Das Besondere am Plot ist, er wird rückwärts erzählt. Beginnend beim Kapitel neun und einer gemeinsamen Fahrt auf der Fähre spreizt sich das Geschehen sukzessive in die Vergangenheit zurück. „Die Erinnerungen waren über die Zeit verstreut wie Lichtungen.“

Iris Wolff schreibt in einer ihr eigenen und typischen Sprachfarbe, poetisch erwärmend, berührend und himmlisch schön. Ihre Worte nehmen mich als Leserin auf in diese Welt und saugen mich mitsamt Emotionen durch die Jahre. Ich erlebe Flucht, die große Überfahrt, Trips in die Metropolen genauso wie in das diktaturgeprägte Rumänien.

Bewertung vom 07.12.2023
Bevor die Welt sich weiterdreht
Brosch, Luca

Bevor die Welt sich weiterdreht


ausgezeichnet

Luca Brosch schreibt nicht nur einen spannenden Spionagethriller sondern auch eine Lovestory, einen historischen Roman und die Geschichte einer verzweifelten Mutter.

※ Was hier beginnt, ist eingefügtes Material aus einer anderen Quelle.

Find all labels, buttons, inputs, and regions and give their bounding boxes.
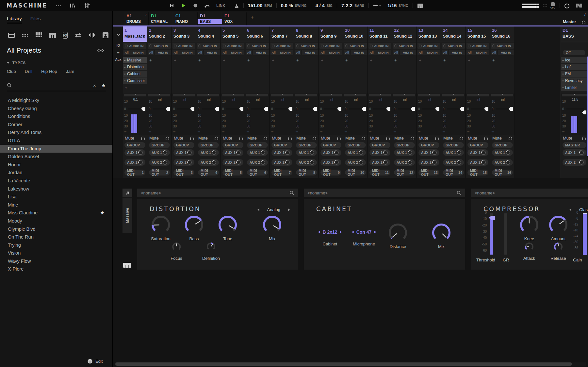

Der Protagonistin Johanna wird nach der Geburt ihr Kind entzogen. Um es zurück zu erhalten, lässt sich die junge Frau auf eine Agententätigkeit ein, wobei bald nicht mehr klar ist, wer eigentlich für wen spioniert. Selbstverständlich kommt auch noch Liebe ins Spiel, Liebe für einen Mann, der auch nicht sauber ist, aber so ganz anders als der unliebsame Verlobte. Die politischen Verhältnisse und historischen Ereignisse im Ersten Weltkrieg und in der Schweiz in Davos umrahmen die Handlung und geben ihr den nötigen Drive. Überraschende Wendungen bereichern den Plot, Sogwirkung garantiert.

Das Buch wurde verfilmt. Es lohnt sich aber vorher zu lesen.